The size of tensor error while fine tuning whisper

I am using my custom dataset . Now , while running [trainer.train()] , i am getting error as [
RuntimeError: The size of tensor a (517) must match the size of tensor b (448) at non-singleton dimension 1]

Please note I am using whisper medium model as seen below :

from transformers import Seq2SeqTrainingArguments

training_args = Seq2SeqTrainingArguments(
output_dir=“./whisper-medium-hi”, # change to a repo name of your choice
per_device_train_batch_size=2,
gradient_accumulation_steps=16, # increase by 2x for every 2x decrease in batch size
learning_rate=1e-5,
warmup_steps=500,
max_steps=4000,
gradient_checkpointing=True,
fp16=True,
evaluation_strategy=“steps”,
per_device_eval_batch_size=8,
predict_with_generate=True,
generation_max_length=225,
save_steps=1000,
eval_steps=1000,
logging_steps=25,
report_to=[“tensorboard”],
load_best_model_at_end=True,
metric_for_best_model=“wer”,
greater_is_better=False,
push_to_hub=True,
)

Below is the error stacktrace :

use_cache = True is incompatible with gradient checkpointing. Setting use_cache = False

[1001/4000 1:31:27 < 4:34:34, 0.18 it/s, Epoch 1.76/8]
Step Training Loss Validation Loss
[151/228 11:43 < 06:01, 0.21 it/s]

RuntimeError Traceback (most recent call last)
in <cell line: 1>()
----> 1 trainer.train()

15 frames
/usr/local/lib/python3.10/dist-packages/transformers/trainer.py in train(self, resume_from_checkpoint, trial, ignore_keys_for_eval, **kwargs)
1578 # Disable progress bars when uploading models during checkpoints to avoid polluting stdout
1579 hf_hub_utils.disable_progress_bars()
→ 1580 return inner_training_loop(
1581 args=args,
1582 resume_from_checkpoint=resume_from_checkpoint,

/usr/local/lib/python3.10/dist-packages/transformers/trainer.py in _inner_training_loop(self, batch_size, args, resume_from_checkpoint, trial, ignore_keys_for_eval)
1980 self.control = self.callback_handler.on_step_end(args, self.state, self.control)
1981
→ 1982 self._maybe_log_save_evaluate(tr_loss, model, trial, epoch, ignore_keys_for_eval)
1983 else:
1984 self.control = self.callback_handler.on_substep_end(args, self.state, self.control)
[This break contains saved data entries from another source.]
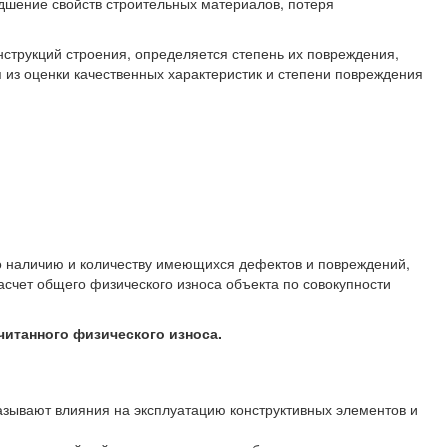
удшение свойств строительных материалов, потеря
нструкций строения, определяется степень их повреждения,
 из оценки качественных характеристик и степени повреждения
по наличию и количеству имеющихся дефектов и повреждений,
асчет общего физического износа объекта по совокупности
читанного физического износа.
казывают влияния на эксплуатацию конструктивных элементов и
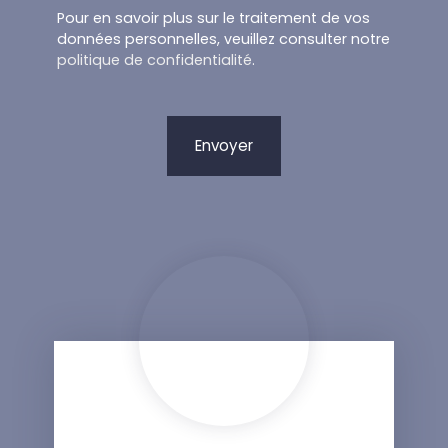
Pour en savoir plus sur le traitement de vos
données personnelles, veuillez consulter notre
politique de confidentialité
.
Envoyer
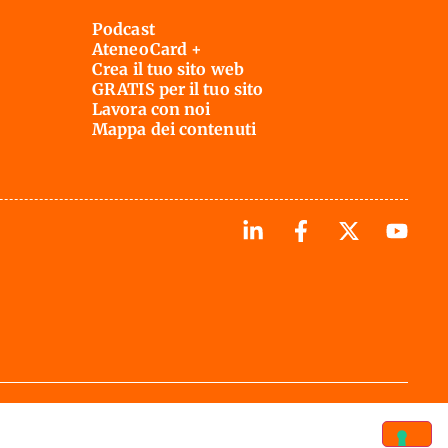
Podcast
AteneoCard +
Crea il tuo sito web
GRATIS per il tuo sito
Lavora con noi
Mappa dei contenuti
/usr/local/lib/python3.10/dist-packages/transformers/trainer.py in _maybe_log_save_evaluate(self, tr_loss, model, trial, epoch, ignore_keys_for_eval)
2324 metrics.update(dataset_metrics)
2325 else:
→ 2326 metrics = self.evaluate(ignore_keys=ignore_keys_for_eval)
2327 self._report_to_hp_search(trial, self.state.global_step, metrics)
2328

/usr/local/lib/python3.10/dist-packages/transformers/trainer_seq2seq.py in evaluate(self, eval_dataset, ignore_keys, metric_key_prefix, **gen_kwargs)
163 self._gen_kwargs = gen_kwargs
164
→ 165 return super().evaluate(eval_dataset, ignore_keys=ignore_keys, metric_key_prefix=metric_key_prefix)
166
167 def predict(

/usr/local/lib/python3.10/dist-packages/transformers/trainer.py in evaluate(self, eval_dataset, ignore_keys, metric_key_prefix)
3062
3063 eval_loop = self.prediction_loop if self.args.use_legacy_prediction_loop else self.evaluation_loop
→ 3064 output = eval_loop(
3065 eval_dataloader,
3066 description=“Evaluation”,

/usr/local/lib/python3.10/dist-packages/transformers/trainer.py in evaluation_loop(self, dataloader, description, prediction_loss_only, ignore_keys, metric_key_prefix)
3251
3252 # Prediction step
→ 3253 loss, logits, labels = self.prediction_step(model, inputs, prediction_loss_only, ignore_keys=ignore_keys)
3254 main_input_name = getattr(self.model, “main_input_name”, “input_ids”)
3255 inputs_decode = self._prepare_input(inputs[main_input_name]) if args.include_inputs_for_metrics else None

/usr/local/lib/python3.10/dist-packages/transformers/trainer_seq2seq.py in prediction_step(self, model, inputs, prediction_loss_only, ignore_keys, **gen_kwargs)
310 if has_labels:
311 with self.compute_loss_context_manager():
→ 312 outputs = model(**inputs)
313 if self.label_smoother is not None:
314 loss = self.label_smoother(outputs, inputs[“labels”]).mean().detach()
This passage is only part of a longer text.